Buradan şu çıkarımda bulunabiliriz; sürekli “büyüme” rakamlarını ekonomik başarı olarak gösteren bir ülkede veriler, tabana dayalı ve mikro ekonomik göstergelerle “kalkınma” göstergelerine yansımıyorsa nüfusun önemli bir kısmı için büyüme çok da fazla bir şey ifade etmiyor. Yani, kişi başına düşen milli gelir ortalamasına nüfusun ne kadarı erişebiliyor (kişi başına düşen milli gelirde 2021 yılında Türkiye dünyada 78. sırada bulunuyor ve ayrıca nüfusun en az %60’ı milli gelir ortalamasının altında bir gelire sahip), nüfusun hayvansal protein tüketim miktarı (et tüketimi AB ortalaması 69,8 kg/yıl, ABD 100,8 kg/yıl, Rusya 62,6 kg/yıl, Meksika 54,6 kg/yıl, Türkiye 21 kg'ı tavuk eti olmak üzere 36,1 kg/yıl), sağlıklı ve dengeli beslenen nüfus miktarı (Dünya Gıda Programı verilerine göre Türkiye’de nüfusun en az %18’i yetersiz beslenmekte), çiftçi nüfusunun milli gelirden aldığı pay (çiftçi nüfusu başına yaklaşık 3.000 Dolar/yıl) gibi göstergeleriniz ne kadar iyi ise büyümeyi tabana yansıtabilmişsiniz demektir.
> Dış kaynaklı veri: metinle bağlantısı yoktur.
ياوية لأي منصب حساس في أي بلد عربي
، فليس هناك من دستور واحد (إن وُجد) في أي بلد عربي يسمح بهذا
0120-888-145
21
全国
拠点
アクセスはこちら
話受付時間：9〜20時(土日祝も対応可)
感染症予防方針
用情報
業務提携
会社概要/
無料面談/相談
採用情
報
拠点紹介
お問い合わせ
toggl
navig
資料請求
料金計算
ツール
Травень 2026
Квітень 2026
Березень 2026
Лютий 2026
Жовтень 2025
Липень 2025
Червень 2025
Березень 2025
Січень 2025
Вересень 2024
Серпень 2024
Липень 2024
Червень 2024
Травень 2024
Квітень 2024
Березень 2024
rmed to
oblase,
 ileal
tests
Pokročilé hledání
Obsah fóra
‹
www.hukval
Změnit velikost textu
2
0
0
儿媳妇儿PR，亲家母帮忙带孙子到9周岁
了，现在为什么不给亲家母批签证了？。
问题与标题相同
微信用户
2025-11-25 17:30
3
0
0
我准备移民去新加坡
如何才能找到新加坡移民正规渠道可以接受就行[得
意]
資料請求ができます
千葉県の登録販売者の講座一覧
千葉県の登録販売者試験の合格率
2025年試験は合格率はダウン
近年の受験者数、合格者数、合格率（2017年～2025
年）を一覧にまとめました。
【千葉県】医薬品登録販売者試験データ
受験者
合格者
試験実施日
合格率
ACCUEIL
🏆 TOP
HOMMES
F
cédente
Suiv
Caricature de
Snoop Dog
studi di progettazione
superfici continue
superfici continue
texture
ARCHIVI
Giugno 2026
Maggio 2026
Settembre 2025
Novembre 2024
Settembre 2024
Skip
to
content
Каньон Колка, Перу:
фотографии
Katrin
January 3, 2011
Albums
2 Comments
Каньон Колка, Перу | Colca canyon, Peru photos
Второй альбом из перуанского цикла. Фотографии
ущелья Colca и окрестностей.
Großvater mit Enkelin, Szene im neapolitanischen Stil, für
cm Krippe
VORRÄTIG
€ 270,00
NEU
Bu göstergelere bakıldığında şu ortaya çıkıyor: Türkiye’nin büyüme politikası tarım ve gıda açısından kalkınmaya yansımıyor ve kronikleşen üretim maliyeti ve gıda enflasyonuna çare olamıyor. Bu nedenle politikalarımız bir an önce büyüme fetişizminden kurtulup tabana, üretime, sağlıklı beslenmeye-paylaşıma, üretici ve tüketici refahına dayanan kalkınma hedeflerine yönelmelidir. Önceliğimiz kendine yeterlilik, arz-talebe dayanan üretim planlaması, sağlıklı-dengeli beslenme, çiftçi gelirinin ve refahının artması, maliyetin-enflasyonun düşmesi ve tarım-gıda politikalarını da sağlıklı üretmesi olmalıdır.